For an interactive shell, pick your poison. A long time ago I knew somebody who used /bin/ed as his primary user interface, using ed's "!command" to execute shell commands (a mechanism to manage the history of Bourne shell commands on V7 Unix).
I generally want the shell scripts I write to work universally. So portability is a really big issue.
For scripts used in the "early boot" context you may be constrained to use
/bin/sh
. My experience is that
/bin/sh
will struggle with full POSIX compliance on just about any Unix/Linux variant you name. For me, this certainly includes:
- FreeBSD /bin/sh;
- Debian /bin/sh (dash);
- RedHat /bin/sh (bash, but behaves differently due to its invocation name);
The common denominator with these is not POSIX. It's the "Bourne shell". e.g. older versions of dash can't catch stdout with "$(command)".

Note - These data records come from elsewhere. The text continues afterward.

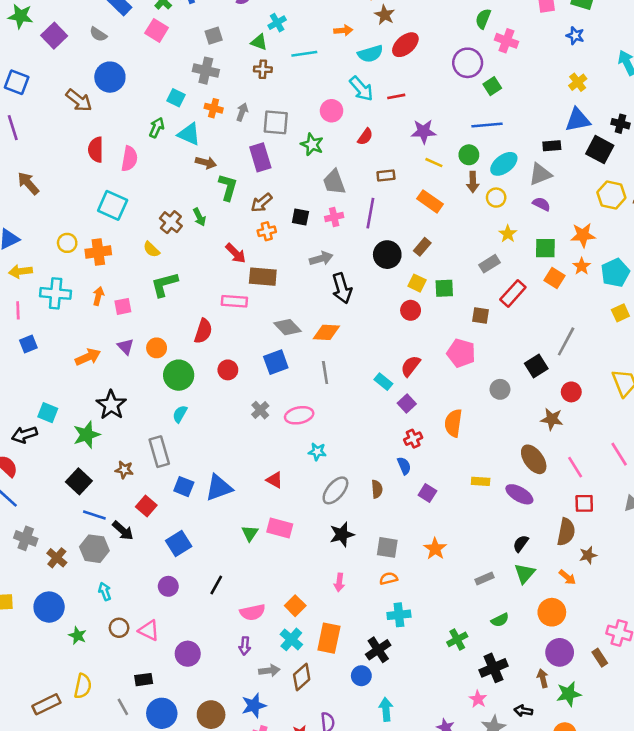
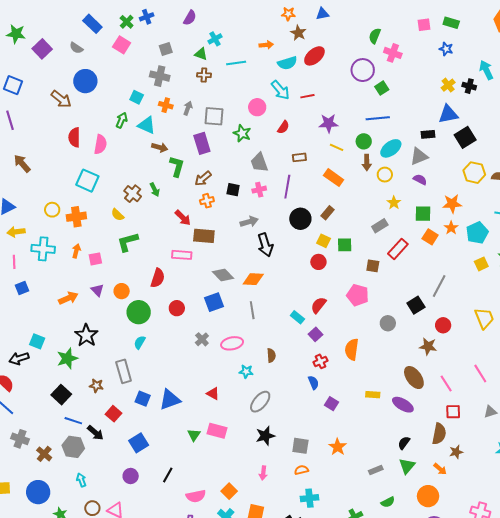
black cross: (620, 124) -> (469, 86), moved
black square: (600, 150) -> (465, 137), turned 30
brown semicircle: (377, 489) -> (271, 355), moved

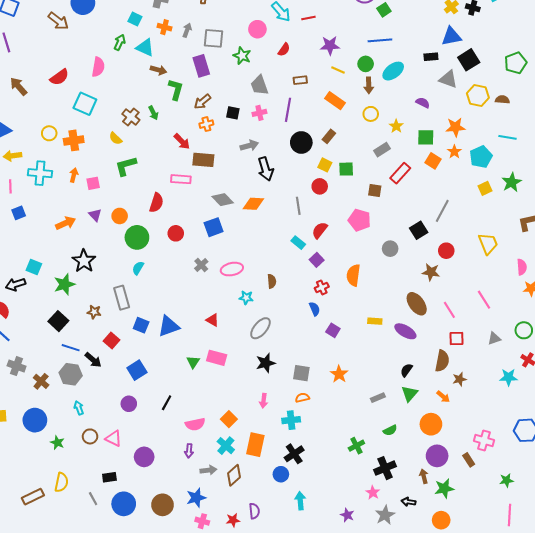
red semicircle: (74, 137) -> (59, 77), moved, turned -126
gray triangle: (419, 156) -> (448, 79), moved, turned 42
yellow circle: (385, 175) -> (371, 114), moved
gray line: (252, 310) -> (298, 206), moved
cyan cross: (309, 498) -> (291, 420), moved

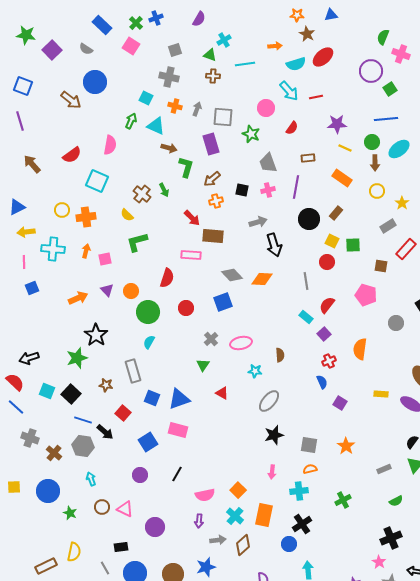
cyan square: (34, 267) -> (47, 391), moved
pink rectangle: (217, 358) -> (178, 430), moved
green triangle: (193, 362) -> (203, 365), moved
green cross: (356, 446) -> (343, 500), moved

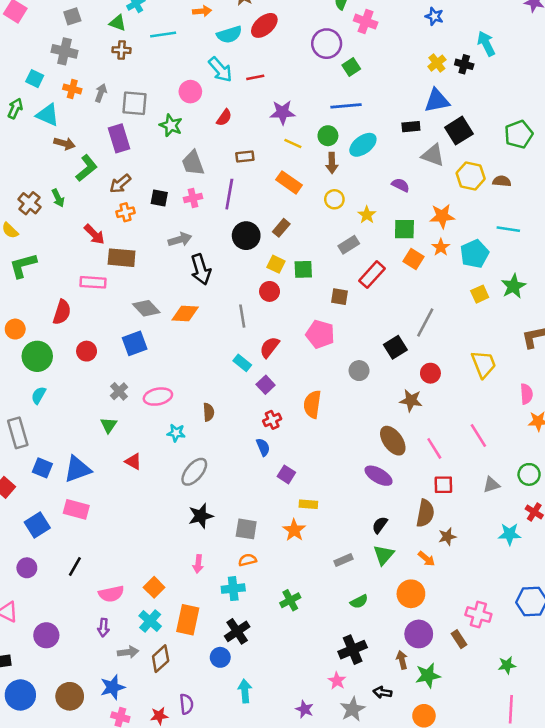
green L-shape: (186, 167) -> (87, 168), turned 35
yellow rectangle: (381, 394) -> (308, 504), moved

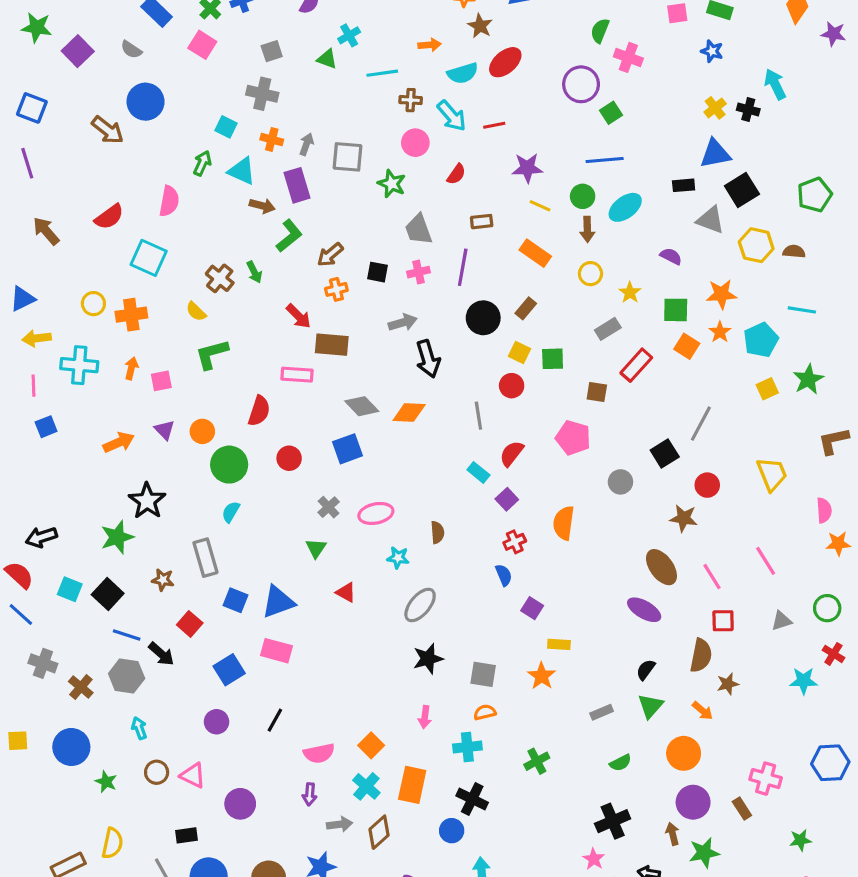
brown cross: (122, 50) -> (411, 100), moved
purple rectangle: (119, 138) -> (297, 185), moved
black cross: (237, 631) -> (472, 799), turned -30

So for "early boot" scripts, I use Bourne shell. However, I reckon that few people really understand exactly what a Bourne shell is today.
Outside the "early boot" process, I still want portability. My own rule is that as soon as I think I need non-Bourne syntax, I switch to perl (substitute python if you're younger than me).
That will generally happen because I really need an array of some kind, or serious use of regex (without fork and exec).
However, it's OK to use the specific local shell if portability is maintained, e.g. iptables or LVM scripting must be on Linux, so bash is OK.
If speed matters, ksh is pretty lean and mean, bash is an absolute dog, and perl rocks.